Monday, October 20, 2008

Beatles in the Sky With Bananas

Captain B performs Lennon-McCartney
songs at wedding 2 feet from asparagus,
roasted red peppers, bruschetta

"She loves you" was written in the back of a van; most of the early Beatles material was written in an equal hurry under whatever circumstances.

And there I was, 45 years later, playing S.L.Y. and dozens of other Fab songs on the 65th floor of 30 Rockefeller Center for a wedding cocktail reception gig.

Photo credit: Josh Max
Got the call Thursday; "Beatles, 90 minutes, no singing, black suit, can you do it?" Sure.

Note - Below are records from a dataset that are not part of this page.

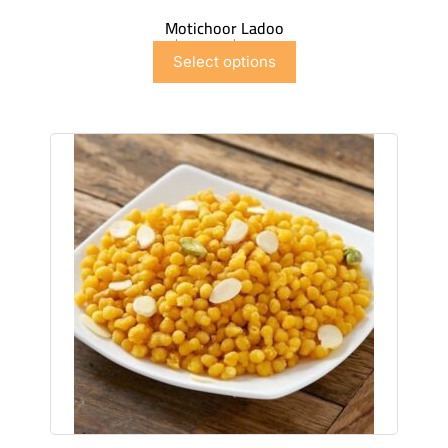
Motichoor Ladoo
$
6.99
–
$
41.91
Select options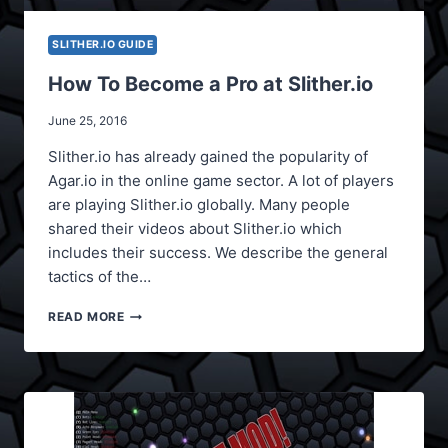
SLITHER.IO GUIDE
How To Become a Pro at Slither.io
June 25, 2016
Slither.io has already gained the popularity of
Agar.io in the online game sector. A lot of players
are playing Slither.io globally. Many people
shared their videos about Slither.io which
includes their success. We describe the general
tactics of the…
HOW
READ MORE
TO
BECOME
A
PRO
AT
SLITHER.IO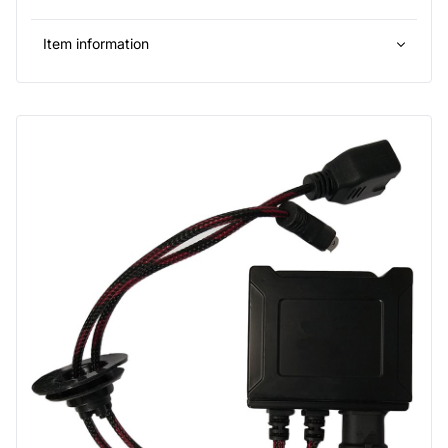
Item information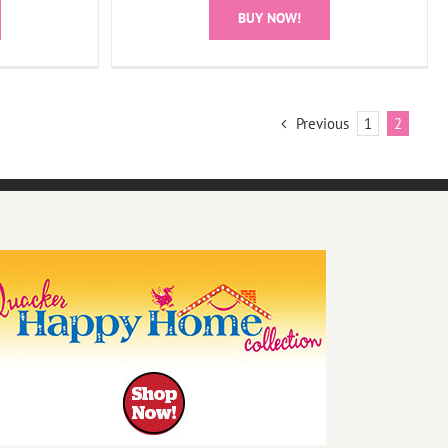
BUY NOW!
Previous
1
2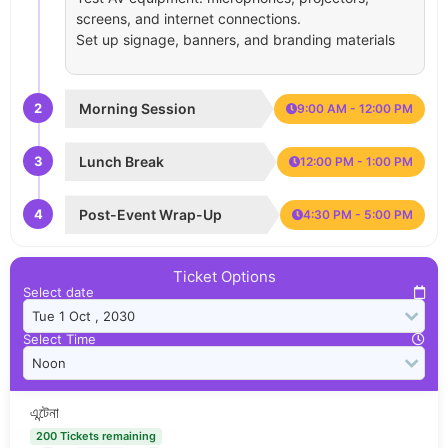
screens, and internet connections.
Set up signage, banners, and branding materials
2
Morning Session
9:00 AM - 12:00 PM
3
Lunch Break
12:00 PM - 1:00 PM
4
Post-Event Wrap-Up
4:30 PM - 5:00 PM
Ticket Options
Select date
Select Time
এন্টেনা
200 Tickets remaining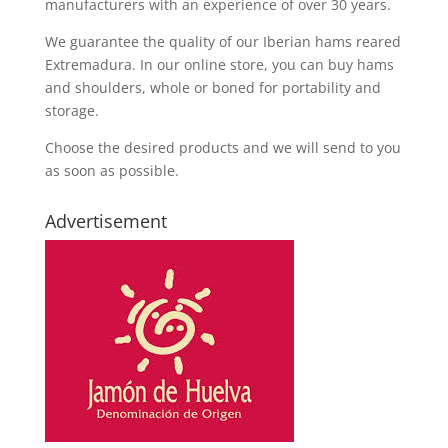
manufacturers with an experience of over 30 years.
We guarantee the quality of our Iberian hams reared
Extremadura. In our online store, you can buy hams
and shoulders, whole or boned for portability and
storage.
Choose the desired products and we will send to you
as soon as possible.
Advertisement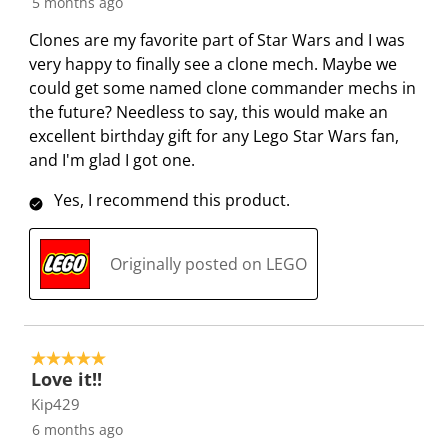
5 months ago
p
o
o
o
o
e
p
p
p
p
Clones are my favorite part of Star Wars and I was
n
e
e
e
e
very happy to finally see a clone mech. Maybe we
s
n
n
n
n
could get some named clone commander mechs in
u
s
s
s
s
the future? Needless to say, this would make an
b
u
u
u
u
excellent birthday gift for any Lego Star Wars fan,
m
b
b
b
b
and I'm glad I got one.
i
m
m
m
m
s
i
i
i
i
Yes, I recommend this product.
s
s
s
s
s
i
s
s
s
s
Originally posted on LEGO
o
i
i
i
i
n
o
o
o
o
f
n
n
n
n
o
f
f
f
f
5 out of 5 stars.
r
o
o
o
o
Love it!!
m
r
r
r
r
Kip429
.
m
m
m
m
6 months ago
.
.
.
.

I busted out my 1968 Gibson ES-335 to do the set.

A few things:

*There is something vaguely sad about a big wedding. It's a beginning but it's also an end, and you know a great deal of the people there were arguing right before they left the house to get there, and why didn't you put gas in the car this morning instead of waiting until we were on our way and I f---king hate midtown at rush hour and what do you mean 40 dollars to park my car. That said, this was a well-behaved bunch of bananas, and...


*A person in a black suit playing an instrument at a wedding is the same as the grilled shrimp, bruschetta, stuffed mushrooms and penne. The only people who look you in the eye and appreciate the wonder of being able to put your hands on a piece of wood with strings and make something called music are children. Otherwise, you are there for consumption and there isn't anything wrong with that. It also allows you to observe people without being observed, like a painting with eyes.

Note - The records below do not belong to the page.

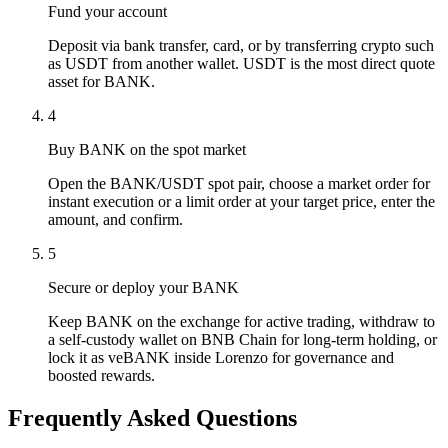
Fund your account
Deposit via bank transfer, card, or by transferring crypto such
as USDT from another wallet. USDT is the most direct quote
asset for BANK.
4
Buy BANK on the spot market
Open the BANK/USDT spot pair, choose a market order for
instant execution or a limit order at your target price, enter the
amount, and confirm.
5
Secure or deploy your BANK
Keep BANK on the exchange for active trading, withdraw to
a self-custody wallet on BNB Chain for long-term holding, or
lock it as veBANK inside Lorenzo for governance and
boosted rewards.
Frequently Asked Questions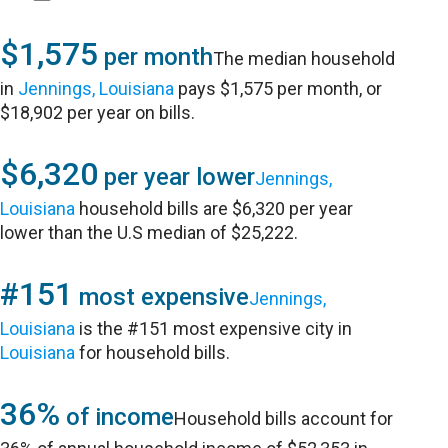
$1,575
per month
The median household
in
Jennings, Louisiana
pays $1,575 per month, or
$18,902 per year on bills.
$6,320
per year lower
Jennings,
Louisiana
household bills are $6,320 per year
lower than the U.S median of $25,222.
#151
most expensive
Jennings,
Louisiana
is the #151 most expensive city in
Louisiana
for household bills.
36%
of income
Household bills account for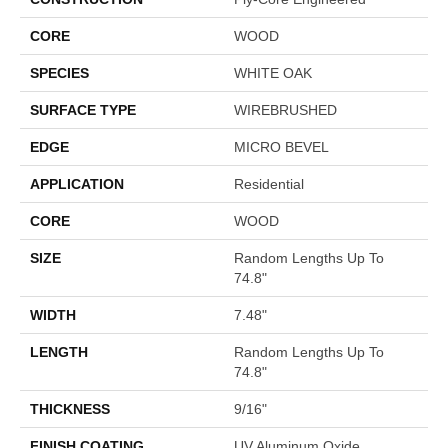
CORE
WOOD
SPECIES
WHITE OAK
SURFACE TYPE
WIREBRUSHED
EDGE
MICRO BEVEL
APPLICATION
Residential
CORE
WOOD
SIZE
Random Lengths Up To
74.8"
WIDTH
7.48"
LENGTH
Random Lengths Up To
74.8"
THICKNESS
9/16"
FINISH COATING
UV Aluminum Oxide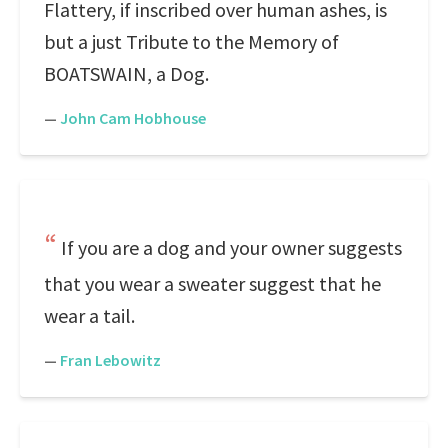
Flattery, if inscribed over human ashes, is
but a just Tribute to the Memory of
BOATSWAIN, a Dog.
—
John Cam Hobhouse
If you are a dog and your owner suggests
that you wear a sweater suggest that he
wear a tail.
—
Fran Lebowitz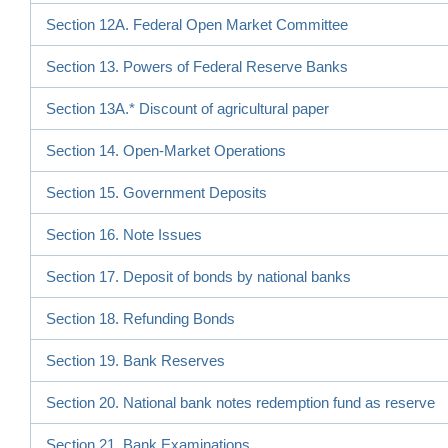
Section 12A. Federal Open Market Committee
Section 13. Powers of Federal Reserve Banks
Section 13A.* Discount of agricultural paper
Section 14. Open-Market Operations
Section 15. Government Deposits
Section 16. Note Issues
Section 17. Deposit of bonds by national banks
Section 18. Refunding Bonds
Section 19. Bank Reserves
Section 20. National bank notes redemption fund as reserve
Section 21. Bank Examinations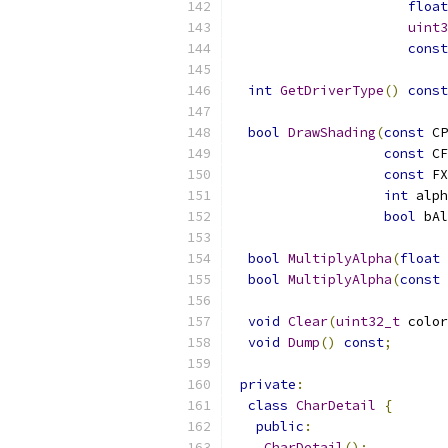
float
uint3
const
int
GetDriverType
()
const
bool
DrawShading
(
const
 CP
const
 CF
const
 FX
int
 alph
bool
 bAl
bool
MultiplyAlpha
(
float
 
bool
MultiplyAlpha
(
const
void
Clear
(
uint32_t
 color
void
Dump
()
const
;
private
:
class
CharDetail
{
public
:
CharDetail
();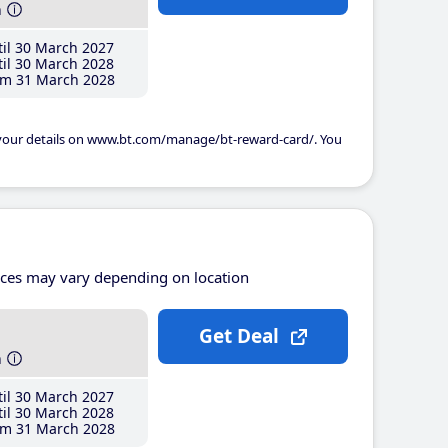
h
il 30 March 2027
il 30 March 2028
m 31 March 2028
 your details on www.bt.com/manage/bt-reward-card/. You
ices may vary depending on location
Get Deal
h
il 30 March 2027
il 30 March 2028
m 31 March 2028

*People in their 60s will walk by and listen intently to a simple song like "From Me To You", mouthing the words without even being conscious of it---so ingrained in that generation's brains is this material---and you will reach them whether they know it or not.

*When someone requests all Beatles, that means you can play "Within You, Without You" if you wish, and I did.

*The bride and groom, who most likely requested the all-Beatles set list, did not appear and thus it probably wouldn't have made a scrap of difference to the crowd if "I've Got A Lovely Bunch of Coconuts" was substituted for "I'll Get You."

*I always want Clemenza, Tessio, Kay, Sonny, Lucy, Mama Corleone, Fredo, Johnny Fontane, Paulie Gatto, Michael, Kay, Vito and Luca Brasi at every wedding I go to.

Photo courtesy Paramount Pictures(c)



Friday, October 17, 2008

Why Plant's right not to tour

The former Zep frontman isn't Planting his feet in a reunion tour.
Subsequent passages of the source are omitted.